Para qué hablar del aterrador cruce de la Cibeles y la subidita por Alcalá: allí se apretaba una humanidad que salía de grandes bancos de lóbrego aspecto y parecía enfurecida. Apretaba los puños, encogía los hombros y arremetía los labios por entre los dientes. Unos cuantos se arreaban, otros lloraban, algunos gritaban o se mordían. Y todos muy feos y amarillos y oliendo a perfumes fuertes, para taparlo.

Llegó a la Puerta del Sol y no se puede decir que estuviese preparado para esa experiencia, que desafía a cualquier cronista, incluso a los estructuralistas: era como un fin de año cualquiera, pero sin alegría, feo todo el mundo y todo multiplicado por diez.

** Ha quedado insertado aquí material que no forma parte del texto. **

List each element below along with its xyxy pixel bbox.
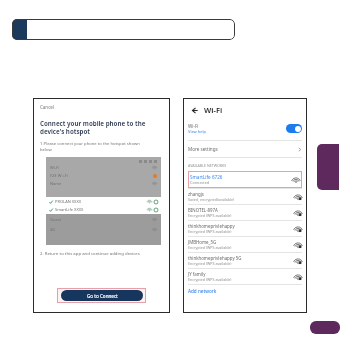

O sea, diez fines de año, ciento veinte campanadas, ciento veinte uvas, diez presentadores de televisión haciéndose los graciosos, diez anuncios lujosos de champán y venga llanto y fealdad amarilla por todas partes.

Cuando llegó al kilómetro cero ya no podía más. Menos mal que se decidió a cruzarlo. Sin sorpresa pero con enorme alivio, fue viendo que cuanto más se alejaba, todo iba regresando a la pequeña, mezquina, tranquilizadora normalidad de otras ciudades.